- Music: Frank Wildhorn
- Lyrics: Tracy Miller Carly Robyn Green
- Book: Riko Sakaguchi (Japanese) Rinne B. Groff (English)
- Basis: Your Lie in April by Naoshi Arakawa
- Productions: 2022 Tokyo World Premiere 2024 London Concert Premiere 2024 West End 2024 Seoul Korean Premiere

= Your Lie in April (musical) =

2022 stage musical

Your Lie in April is a musical based on the manga series Your Lie in April written and illustrated by Naoshi Arakawa. The show features a score with music by Broadway composer Frank Wildhorn and lyrics by Tracy Miller and Carly Robyn Green, a Japanese book by Riko Sakaguchi, an English-language book by Rinne B. Groff, and arrangements and orchestrations by Jason Howland. The show is a co-production between Toho Co. Ltd. and Fuji Television.

==Productions==
After delays due to the COVID-19 pandemic, the show made its world premiere in May 2022 at the Nissay Theatre in Tokyo, directed by Ikko Ueda.
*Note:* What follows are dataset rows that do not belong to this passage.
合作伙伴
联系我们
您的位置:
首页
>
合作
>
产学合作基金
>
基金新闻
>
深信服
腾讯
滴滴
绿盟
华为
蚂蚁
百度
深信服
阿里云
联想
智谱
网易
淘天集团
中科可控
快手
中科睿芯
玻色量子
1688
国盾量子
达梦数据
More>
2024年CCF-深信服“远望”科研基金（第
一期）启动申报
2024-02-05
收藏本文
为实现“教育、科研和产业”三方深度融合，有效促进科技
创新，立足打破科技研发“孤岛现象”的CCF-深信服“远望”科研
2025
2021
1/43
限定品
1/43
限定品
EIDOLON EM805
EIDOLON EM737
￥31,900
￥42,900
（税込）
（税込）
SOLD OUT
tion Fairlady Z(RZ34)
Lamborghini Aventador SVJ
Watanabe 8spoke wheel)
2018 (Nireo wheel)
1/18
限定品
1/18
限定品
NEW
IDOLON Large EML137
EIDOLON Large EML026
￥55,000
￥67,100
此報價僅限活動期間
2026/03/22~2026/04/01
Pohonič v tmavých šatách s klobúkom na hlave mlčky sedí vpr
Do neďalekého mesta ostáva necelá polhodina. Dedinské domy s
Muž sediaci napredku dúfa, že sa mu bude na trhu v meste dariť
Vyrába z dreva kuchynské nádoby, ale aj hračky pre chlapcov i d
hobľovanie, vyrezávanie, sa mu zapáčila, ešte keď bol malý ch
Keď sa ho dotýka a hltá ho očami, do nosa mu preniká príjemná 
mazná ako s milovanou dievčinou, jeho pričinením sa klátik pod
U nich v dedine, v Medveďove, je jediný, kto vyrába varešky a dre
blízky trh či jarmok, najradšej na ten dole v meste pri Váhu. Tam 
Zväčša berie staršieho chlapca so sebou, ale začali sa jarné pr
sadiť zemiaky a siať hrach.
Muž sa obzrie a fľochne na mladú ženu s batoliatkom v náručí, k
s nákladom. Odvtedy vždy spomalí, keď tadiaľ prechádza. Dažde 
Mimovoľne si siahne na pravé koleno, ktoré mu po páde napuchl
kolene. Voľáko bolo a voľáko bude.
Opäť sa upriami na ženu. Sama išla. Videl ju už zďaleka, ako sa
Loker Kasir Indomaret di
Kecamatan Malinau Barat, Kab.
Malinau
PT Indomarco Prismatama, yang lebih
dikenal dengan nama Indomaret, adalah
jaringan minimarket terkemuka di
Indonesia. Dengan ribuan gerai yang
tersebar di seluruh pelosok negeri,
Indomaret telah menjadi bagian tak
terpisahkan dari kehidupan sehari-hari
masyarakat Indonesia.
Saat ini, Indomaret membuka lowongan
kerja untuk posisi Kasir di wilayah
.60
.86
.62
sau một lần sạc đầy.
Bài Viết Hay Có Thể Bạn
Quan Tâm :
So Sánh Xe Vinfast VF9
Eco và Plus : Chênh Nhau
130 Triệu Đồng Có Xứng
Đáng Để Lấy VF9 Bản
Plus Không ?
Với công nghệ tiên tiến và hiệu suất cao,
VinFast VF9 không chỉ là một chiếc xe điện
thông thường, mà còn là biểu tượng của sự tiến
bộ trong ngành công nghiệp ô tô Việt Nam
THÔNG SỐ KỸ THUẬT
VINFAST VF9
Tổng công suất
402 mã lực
The original Japanese cast featured Yuta Koseki and Tatsunari Kimura as Kosei Arima (double cast), J-pop singer and former Nogizaka46 member Erika Ikuta as Kaori Miyazono, Fuka Yuduki as Tsubaki Sawabe, and Koki Mizuta and Takuto Teranishi as Ryota Watari (double cast). A nationwide tour followed throughout Japan, featuring the original cast.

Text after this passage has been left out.